■ **WORK TO BE COMPLETED**:
Return the lines of the data below starting at the one holding "infrastructure to protect against disasters." and ending at the one holding "Removal Insurance", word for word, leaving every picture out.

■ **Extracted page text data**:

◇ ◇ ◇ ◇

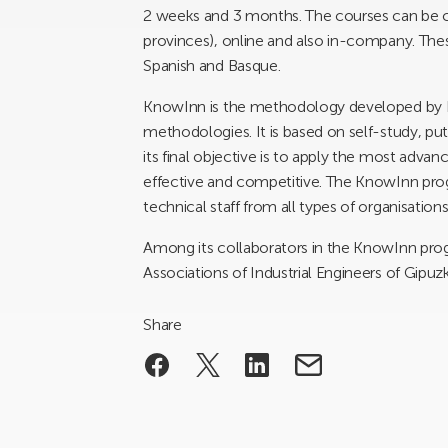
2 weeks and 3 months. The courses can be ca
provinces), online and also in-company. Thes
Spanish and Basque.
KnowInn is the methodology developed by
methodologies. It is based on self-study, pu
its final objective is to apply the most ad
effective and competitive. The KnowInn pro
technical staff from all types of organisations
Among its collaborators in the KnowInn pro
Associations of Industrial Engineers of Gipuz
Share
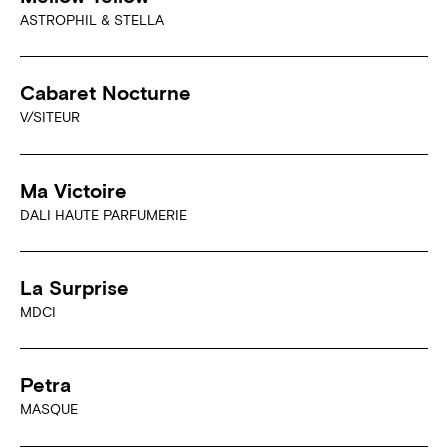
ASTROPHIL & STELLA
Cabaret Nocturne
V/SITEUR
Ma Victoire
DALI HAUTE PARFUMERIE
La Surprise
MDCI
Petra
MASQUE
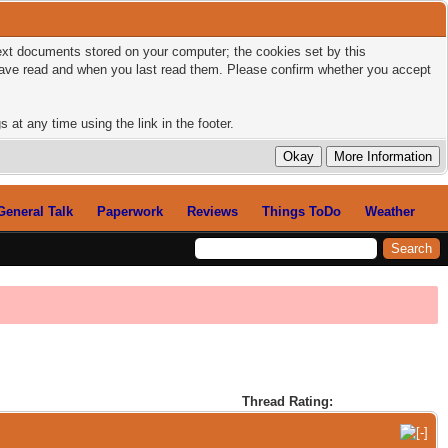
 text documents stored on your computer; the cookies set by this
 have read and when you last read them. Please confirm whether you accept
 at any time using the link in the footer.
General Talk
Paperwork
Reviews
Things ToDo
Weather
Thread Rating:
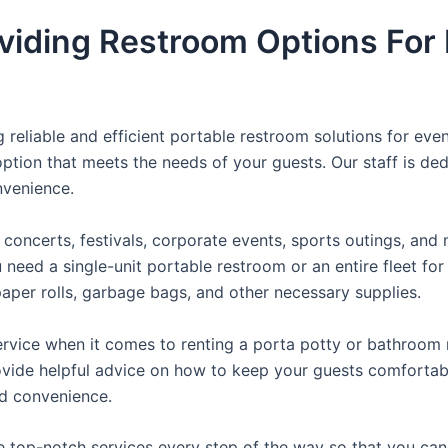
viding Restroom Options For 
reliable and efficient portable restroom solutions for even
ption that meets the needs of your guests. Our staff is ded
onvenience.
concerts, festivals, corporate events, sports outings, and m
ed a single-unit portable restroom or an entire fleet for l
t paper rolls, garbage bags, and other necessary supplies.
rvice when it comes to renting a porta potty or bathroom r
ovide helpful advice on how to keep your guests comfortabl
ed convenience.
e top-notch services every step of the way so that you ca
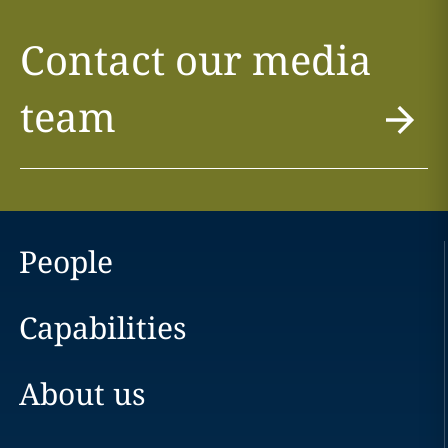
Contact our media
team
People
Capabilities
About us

◇ ◇ ◇ ◇

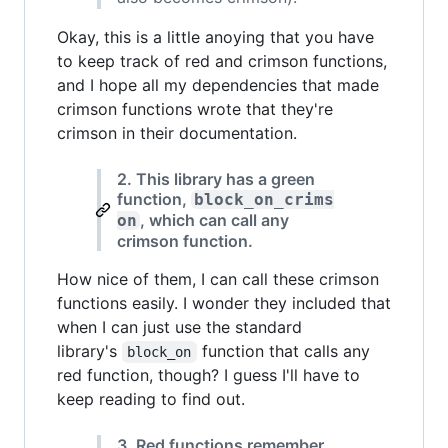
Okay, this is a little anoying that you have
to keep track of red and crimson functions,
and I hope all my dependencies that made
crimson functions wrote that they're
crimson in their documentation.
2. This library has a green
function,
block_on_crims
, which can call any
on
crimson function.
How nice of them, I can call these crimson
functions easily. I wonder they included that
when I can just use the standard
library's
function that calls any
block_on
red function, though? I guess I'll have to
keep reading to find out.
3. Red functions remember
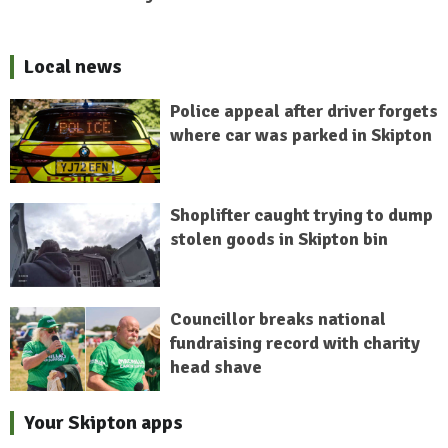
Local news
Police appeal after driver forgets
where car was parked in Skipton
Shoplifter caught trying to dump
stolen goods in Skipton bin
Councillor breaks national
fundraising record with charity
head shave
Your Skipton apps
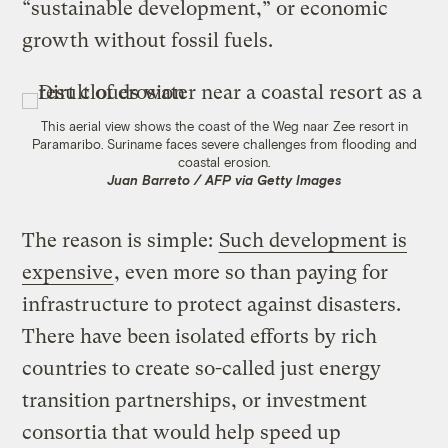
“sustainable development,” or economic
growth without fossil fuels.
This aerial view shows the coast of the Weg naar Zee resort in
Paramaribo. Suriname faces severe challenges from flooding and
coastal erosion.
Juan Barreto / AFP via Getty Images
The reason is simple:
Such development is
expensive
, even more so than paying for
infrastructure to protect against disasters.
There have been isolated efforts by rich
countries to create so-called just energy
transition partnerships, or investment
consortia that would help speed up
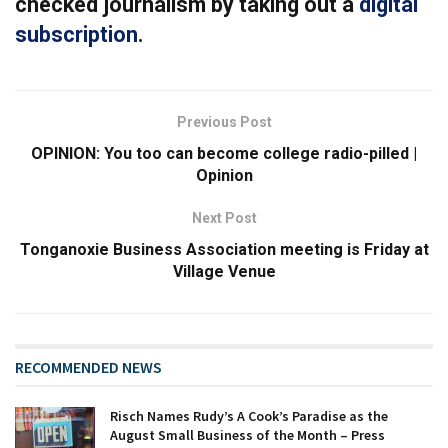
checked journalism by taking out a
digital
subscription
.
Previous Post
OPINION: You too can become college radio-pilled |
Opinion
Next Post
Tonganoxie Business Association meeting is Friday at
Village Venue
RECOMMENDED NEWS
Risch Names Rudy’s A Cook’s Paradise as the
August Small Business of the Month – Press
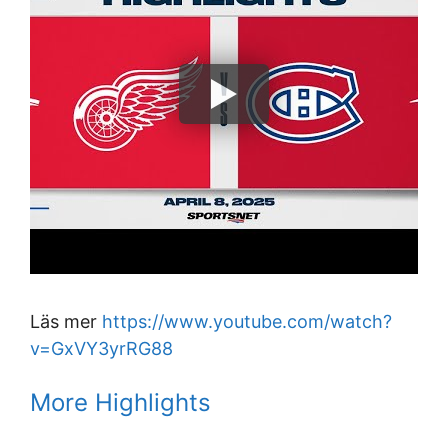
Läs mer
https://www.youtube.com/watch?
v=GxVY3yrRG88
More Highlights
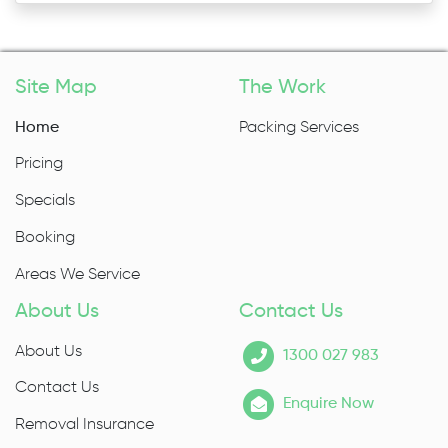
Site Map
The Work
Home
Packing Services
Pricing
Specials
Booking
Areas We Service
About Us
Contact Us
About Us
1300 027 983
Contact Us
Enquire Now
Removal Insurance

◇ ◇ ◇ ◇

■ **RESPONSE**:
infrastructure to protect against disasters.
There have been isolated efforts by rich
countries to create so-called just energy
transition partnerships, or investment
consortia that would help speed up
checked journalism by taking out a
digital
subscription
.
Previous Post
OPINION: You too can become college radio-pilled |
Opinion
Next Post
Tonganoxie Business Association meeting is Friday at
Village Venue
RECOMMENDED NEWS
Risch Names Rudy’s A Cook’s Paradise as the
August Small Business of the Month – Press
Läs mer
https://www.youtube.com/watch?
v=GxVY3yrRG88
More Highlights
Site Map
The Work
Home
Packing Services
Pricing
Specials
Booking
Areas We Service
About Us
Contact Us
About Us
1300 027 983
Contact Us
Enquire Now
Removal Insurance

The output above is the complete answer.